In its present form, the CSI-EPT algorithm takes perturbed \(B_{1}^{ + }\) field as input and effects due to noise are suppressed by incorporating multiplicative total variation regularization into the CSI-EPT algorithm (see [2]). Additional uncertainties in the \(B_{1}^{ + }\) phase may also be taken into account [2]. In practice, measurements of the \(B_{1}^{ + }\) phase are based on assumptions regarding the object and coil geometry [17, 32] and this transceive phase assumption can be considered as an uncertainty in the \(B_{1}^{ + }\) phase as well. These uncertainties can be taken into account in CSI-EPT by modifying the objective function in a similar manner as in [26]. However, in a number of recent studies [18, 19, 24, 37], the transceive phase assumption is avoided by using multiple independent transmit/receive channels. This opens up possibilities for EPT reconstruction and local SAR estimation [18, 37, 38] free of assumptions regarding the \(B_{1}^{ + }\) phase. Although we have presented reconstruction results for a quadrature coil configuration only, CSI-EPT is actually suitable for various antenna settings and can therefore benefit from multiple independent transmit/receive systems as exploited in [18, 37, 38] for assumption-free phase data.

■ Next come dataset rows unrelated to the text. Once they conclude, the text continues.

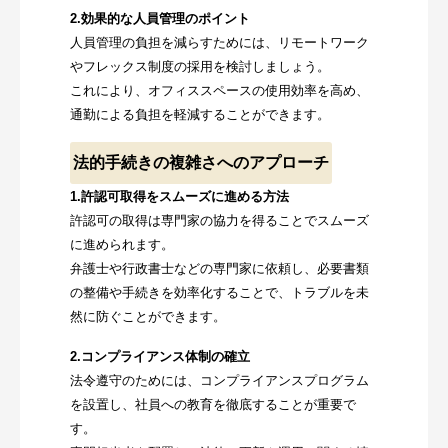
2.効果的な人員管理のポイント
人員管理の負担を減らすためには、リモートワーク
やフレックス制度の採用を検討しましょう。
これにより、オフィススペースの使用効率を高め、
通勤による負担を軽減することができます。
法的手続きの複雑さへのアプローチ
1.許認可取得をスムーズに進める方法
許認可の取得は専門家の協力を得ることでスムーズ
に進められます。
弁護士や行政書士などの専門家に依頼し、必要書類
の整備や手続きを効率化することで、トラブルを未
然に防ぐことができます。
2.コンプライアンス体制の確立
法令遵守のためには、コンプライアンスプログラム
を設置し、社員への教育を徹底することが重要で
す。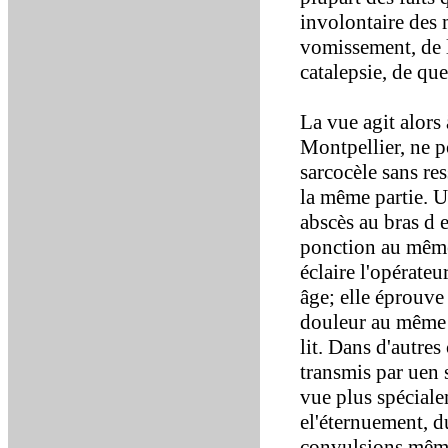
involontaire des
vomissement, de la
catalepsie, de q
La vue agit alors 
Montpellier, ne po
sarcocèle sans re
la même partie. 
abscès au bras d 
ponction au même 
éclaire l'opérate
âge; elle éprouve
douleur au même m
lit. Dans d'autres 
transmis par uen 
vue plus spéciale
el'éternuement, d
convulsions mêm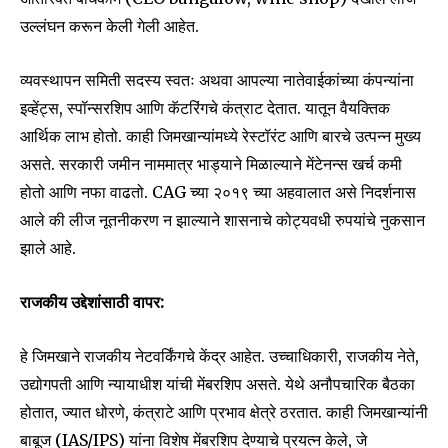
उल्लंघन करून केली गेली आहेत.
व्यवस्थापन समिती सदस्य स्वतः अथवा आपल्या नातेवाईकांच्या कंपन्यांना
इव्हेंट्स, स्पॉन्सरशिप आणि कॅटरिंगचे कंत्राट देतात. यातून वैयक्तिक
आर्थिक लाभ होतो. काही जिमखान्यांमध्ये रेस्टॉरंट आणि बारचे उत्पन्न मुख्य
असते. सरकारी जमीन नाममात्र भाड्याने मिळाल्याने मेंटेनन्स खर्च कमी
होतो आणि नफा वाढतो. CAG च्या २०१९ च्या अहवालात असे निदर्शनास
आले की लीज नूतनीकरण न झाल्याने शासनाचे कोट्यवधी रुपयांचे नुकसान
झाले आहे.
राजकीय उद्देशांसाठी वापर:
हे जिमखाने राजकीय नेटवर्किंगचे केंद्र आहेत. उच्चाधिकारी, राजकीय नेते,
Join our community of
उद्योगपती आणि न्यायाधीश यांची मेंबरशिप असते. येथे अनौपचारिक बैठका
SUBSCRIBERS and be part of the
होतात, ज्यात धोरणे, कंत्राटे आणि प्रभाव क्षेत्रे ठरतात. काही जिमखान्यांनी
conversation.
बाबूज (IAS/IPS) यांना विशेष मेंबरशिप देण्याचे प्रयत्न केले, जे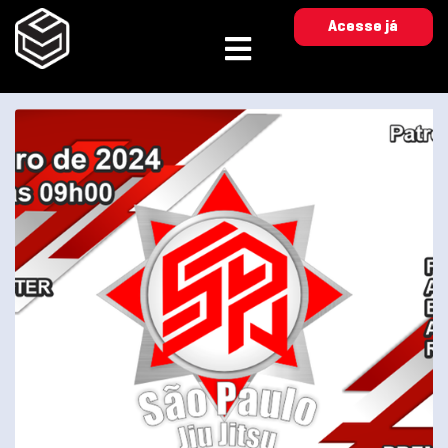
Acesse já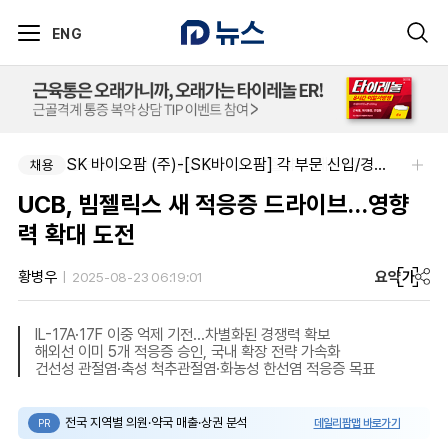
ENG
알보젠코리아-향남공장 OQA 품질약사 채용(주5일/파트타임 가능)
SK 바이오팜 (주)-[SK바이오팜] 각 부문 신입/경력 구성원 영입
채용
채용
UCB, 빔젤릭스 새 적응증 드라이브…영향
력 확대 도전
요약
가
황병우
2025-08-23 06:19:01
IL-17A·17F 이중 억제 기전…차별화된 경쟁력 확보
해외선 이미 5개 적응증 승인, 국내 확장 전략 가속화
건선성 관절염·축성 척추관절염·화농성 한선염 적응증 목표
전국 지역별 의원·약국 매출·상권 분석
데일리팜맵 바로가기
PR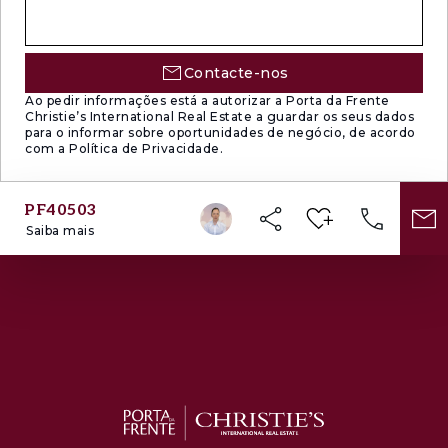
Contacte-nos
Ao pedir informações está a autorizar a Porta da Frente
Christie’s International Real Estate a guardar os seus dados
para o informar sobre oportunidades de negócio, de acordo
com a Política de Privacidade.
PF40503
Saiba mais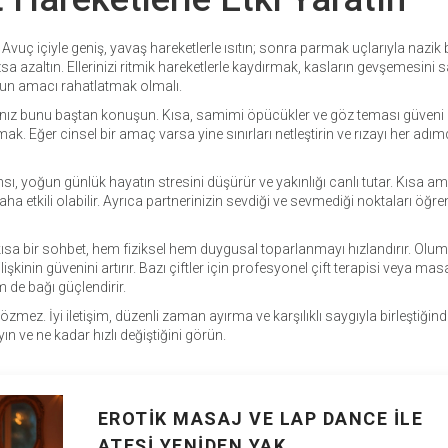
Avuç içiyle geniş, yavaş hareketlerle ısıtın; sonra parmak uçlarıyla nazik
 azaltın. Ellerinizi ritmik hareketlerle kaydırmak, kasların gevşemesini s
şun amacı rahatlatmak olmalı.
 bunu baştan konuşun. Kısa, samimi öpücükler ve göz teması güveni ar
. Eğer cinsel bir amaç varsa yine sınırları netleştirin ve rızayı her adı
sı, yoğun günlük hayatın stresini düşürür ve yakınlığı canlı tutar. Kısa a
a etkili olabilir. Ayrıca partnerinizin sevdiği ve sevmediği noktaları öğr
kısa bir sohbet, hem fiziksel hem duygusal toparlanmayı hızlandırır. Olum
işkinin güvenini artırır. Bazı çiftler için profesyonel çift terapisi veya masa
m de bağı güçlendirir.
mez. İyi iletişim, düzenli zaman ayırma ve karşılıklı saygıyla birleştiğinde
n ve ne kadar hızlı değiştiğini görün.
EROTIK MASAJ VE LAP DANCE ILE
ATEŞI YENIDEN YAK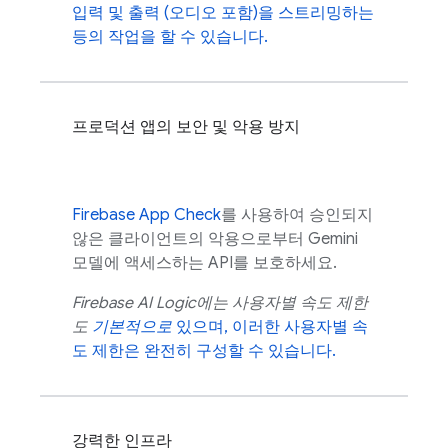
입력 및 출력 (오디오 포함)을 스트리밍하는
등의 작업을 할 수 있습니다.
프로덕션 앱의 보안 및 악용 방지
Firebase App Check
를 사용하여 승인되지
않은 클라이언트의 악용으로부터
Gemini
모델에 액세스하는 API를 보호하세요.
Firebase AI Logic
에는 사용자별 속도 제한
도
기본적으로
있으며, 이러한 사용자별 속
도 제한은 완전히 구성할 수 있습니다.
강력한 인프라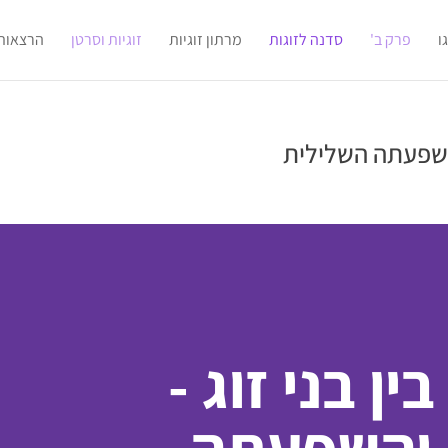
ו
פרק ב'
סדנה לזוגות
מרתון זוגיות
זוגיות וסרטן
הרצאות
והשפעתה השלילית
ן בני זוג -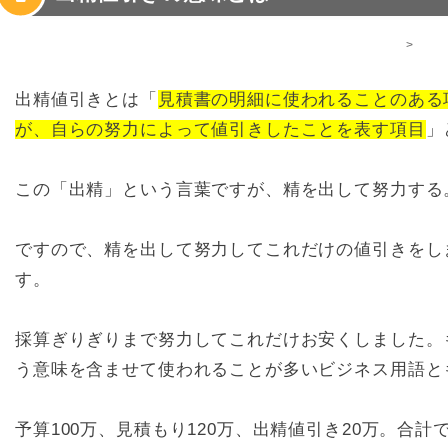
>
出精値引きとは「
見積書の明細に使われることのある
が、自らの努力によって値引きしたことを表す項目
」
この「出精」という言葉ですが、精を出して努力する
ですので、精を出して努力してこれだけの値引きをし
す。
採算ぎりぎりまで努力してこれだけお安くしました。
う意味を含ませて使われることが多いビジネス用語と
予算100万、見積もり120万、出精値引き20万。合計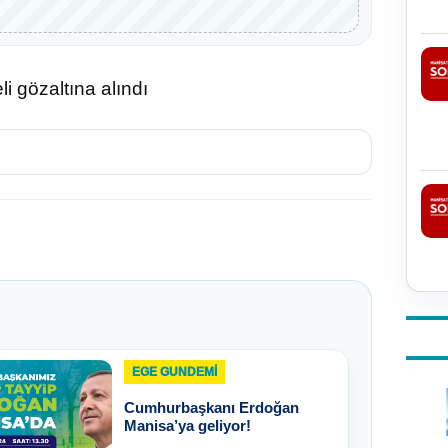
 gözaltına alındı
EGE GUNDEMİ
Cumhurbaşkanı Erdoğan
Manisa’ya geliyor!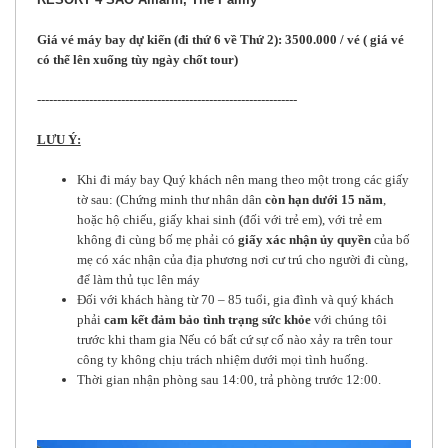
Giá vé máy bay dự kiến (đi thứ 6 về Thứ 2): 3500.000 / vé ( giá vé
có thể lên xuống tùy ngày chốt tour)
-----------------------------------------------------------------
LƯU Ý:
Khi đi máy bay Quý khách nên mang theo một trong các giấy
tờ sau: (Chứng minh thư nhân dân
còn hạn dưới 15 năm
,
hoặc hộ chiếu, giấy khai sinh (đối với trẻ em), với trẻ em
không đi cùng bố mẹ phải có
giấy xác nhận ủy quyền
của bố
mẹ có xác nhận của địa phương nơi cư trú cho người đi cùng,
để làm thủ tục lên máy
Đối với khách hàng từ 70 – 85 tuổi, gia đình và quý khách
phải
cam
kết
đảm
bảo
tình
trạng
sức
khỏe
với chúng tôi
trước khi tham gia Nếu có bất cứ sự cố nào xảy ra trên tour
công ty không chịu trách nhiệm dưới mọi tình huống.
Thời gian nhận phòng sau 14:00, trả phòng trước 12:00.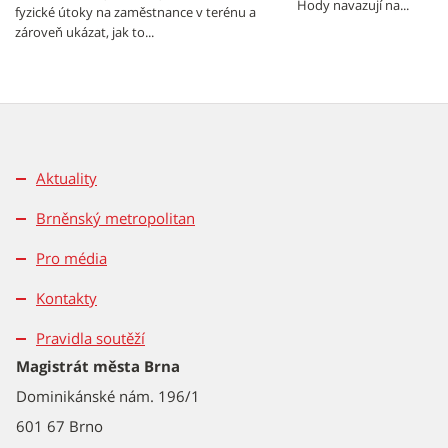
Hody navazují na...
fyzické útoky na zaměstnance v terénu a
zároveň ukázat, jak to...
Aktuality
Brněnský metropolitan
Pro média
Kontakty
Pravidla soutěží
Magistrát města Brna
Dominikánské nám. 196/1
601 67 Brno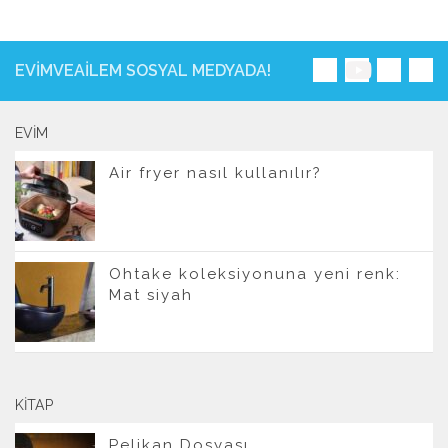
EVIMVEAILEM SOSYAL MEDYADA!
EVIM
Air fryer nasıl kullanılır?
Ohtake koleksiyonuna yeni renk:
Mat siyah
KITAP
Pelikan Dosyası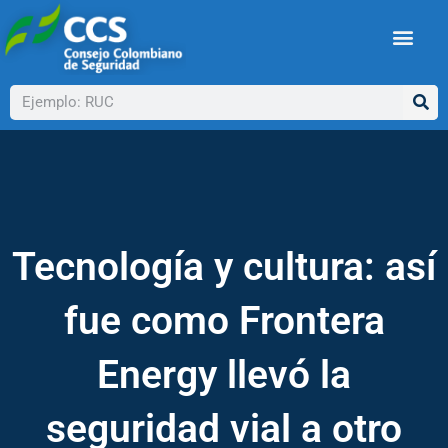
Ir
al
contenido
Buscar
Tecnología y cultura: así
fue como Frontera
Energy llevó la
seguridad vial a otro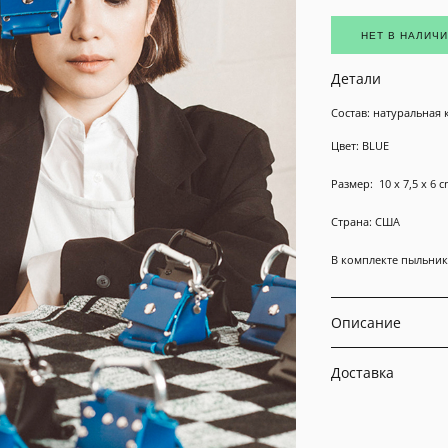
НЕТ В НАЛИЧ
Детали
Состав: натуральная 
Цвет: BLUE
Размер: 10 x 7,5 x 6 
Страна: США
В комплекте пыльни
Описание
Доставка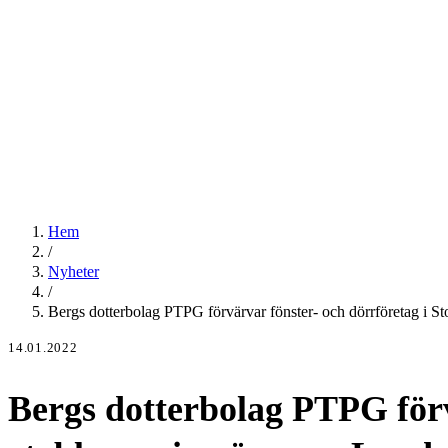
Hem
/
Nyheter
/
Bergs dotterbolag PTPG förvärvar fönster- och dörrföretag i St
14.01.2022
Bergs dotterbolag PTPG förv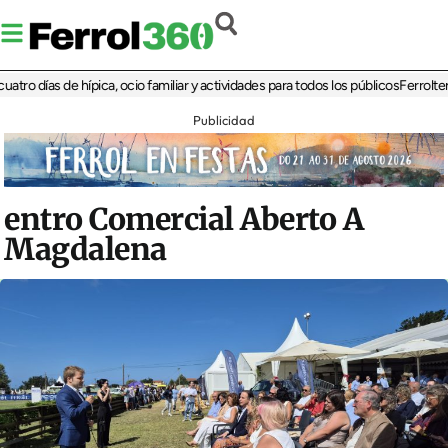
ías de hípica, ocio familiar y actividades para todos los públicos
Ferrolterra reb
Publicidad
entro Comercial Aberto A
Magdalena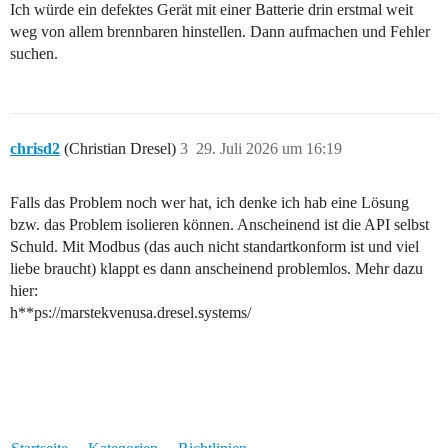
Ich würde ein defektes Gerät mit einer Batterie drin erstmal weit
weg von allem brennbaren hinstellen. Dann aufmachen und Fehler
suchen.
chrisd2
(Christian Dresel)
3
29. Juli 2026 um 16:19
Falls das Problem noch wer hat, ich denke ich hab eine Lösung
bzw. das Problem isolieren können. Anscheinend ist die API selbst
Schuld. Mit Modbus (das auch nicht standartkonform ist und viel
liebe braucht) klappt es dann anscheinend problemlos. Mehr dazu
hier:
h**ps://marstekvenusa.dresel.systems/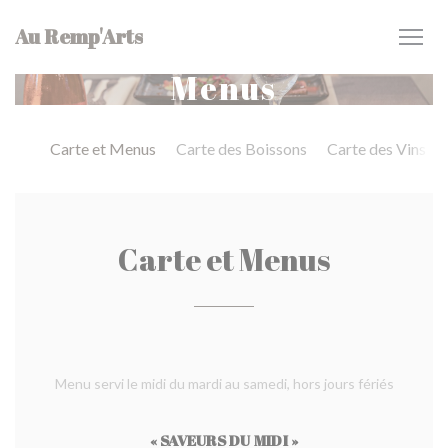
Painel de Gerenciamento de Cookies
Au Remp'Arts
Menus
Carte et Menus
Carte des Boissons
Carte des Vins
Carte et Menus
Menu servi le midi du mardi au samedi, hors jours fériés
« SAVEURS DU MIDI »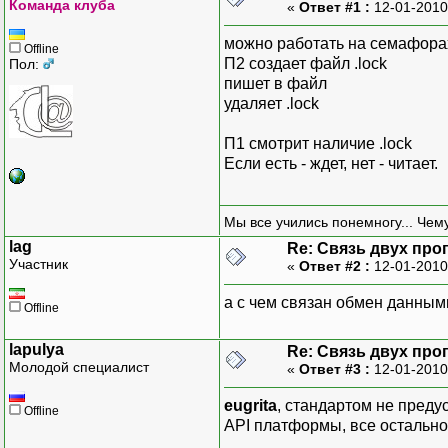
Команда клуба
«
Ответ #1 :
12-01-2010
можно работать на семафора
Offline
П2 создает файл .lock
Пол:
пишет в файл
удаляет .lock
П1 смотрит наличие .lock
Если есть - ждет, нет - читает.
Мы все учились понемногу... Чему
lag
Re: Связь двух пр
Участник
«
Ответ #2 :
12-01-2010
а с чем связан обмен данны
Offline
lapulya
Re: Связь двух пр
Молодой специалист
«
Ответ #3 :
12-01-2010
eugrita
, стандартом не преду
Offline
API платформы, все остальное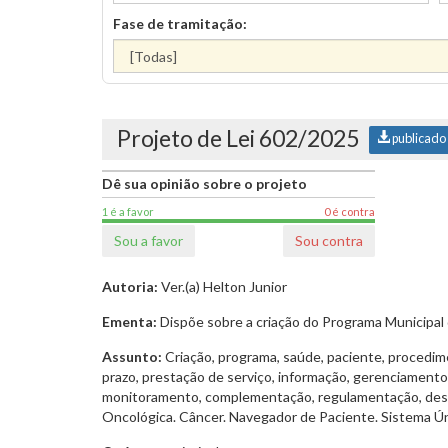
Fase de tramitação:
Projeto de Lei 602/2025
publicado
Dê sua opinião sobre o projeto
1 é a favor
0 é contra
Sou a favor
Sou contra
Autoria:
Ver.(a) Helton Junior
Ementa:
Dispõe sobre a criação do Programa Municipal
Assunto:
Criação, programa, saúde, paciente, procediment
prazo, prestação de serviço, informação, gerenciamento,
monitoramento, complementação, regulamentação, despe
Oncológica. Câncer. Navegador de Paciente. Sistema Ún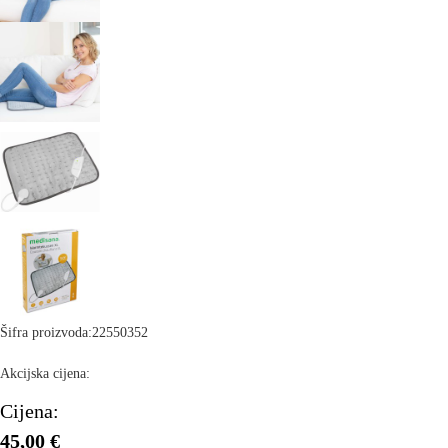
Šifra proizvoda:
22550352
Akcijska cijena:
Cijena:
45,00 €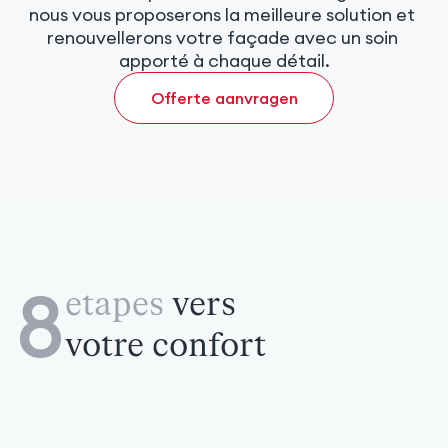
nous vous proposerons la meilleure solution et 
renouvellerons votre façade avec un soin 
apporté à chaque détail.
Offerte aanvragen
8
etapes
vers
votre confort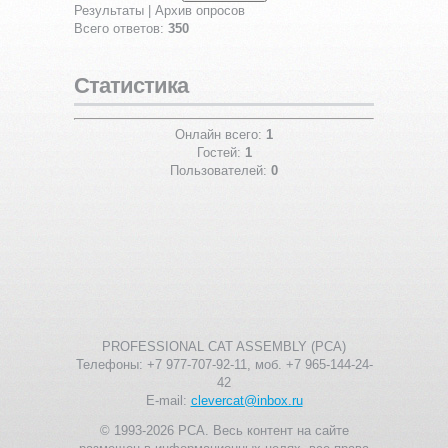
Результаты
|
Архив опросов
Всего ответов:
350
Статистика
Онлайн всего:
1
Гостей:
1
Пользователей:
0
PROFESSIONAL CAT ASSEMBLY (PCA)
Телефоны: +7 977-707-92-11, моб. +7 965-144-24-
42
E-mail:
clevercat@inbox.ru
© 1993-2026 PCA. Весь контент на сайте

The applicability of the EPT method to electric properties mapping has recently been confirmed in a series of phantom and in vivo experiments with MRI systems [17, 20, 22, 34]. Present work is therefore focused on extending the current implementation of CSI-EPT toward a practical MRI setting using both 2D and 3D field models. Three-dimensional models obviously do not suffer from a restriction to the midplane of the body coil and will provide more accurate reconstruction results in regions where two-dimensional field approximations fail. On the other hand, computation times in 3D will be significantly larger than in 2D due to an increase in the number of unknowns and the application of 3D FFTs. If possible, it is therefore beneficial to use 2D CSI-EPT, which may even provide online SAR reconstructions in the midplane of a body coil.

5 Conclusion

Whether a two- or three-dimensional CSI-EPT method is applied, the CSI-EPT method reconstructs, besides the electric properties, also the electric field at no additional computational costs. Given the promising results presented in this paper, we believe that CSI-EPT may prove an important tool toward MR-based SAR reconstruction. In future work, we will therefore focus on developing an efficient implementation of 3D CSI-EPT that allows for complete local SAR assessment inside and outside the midplane of the RF transmit coil.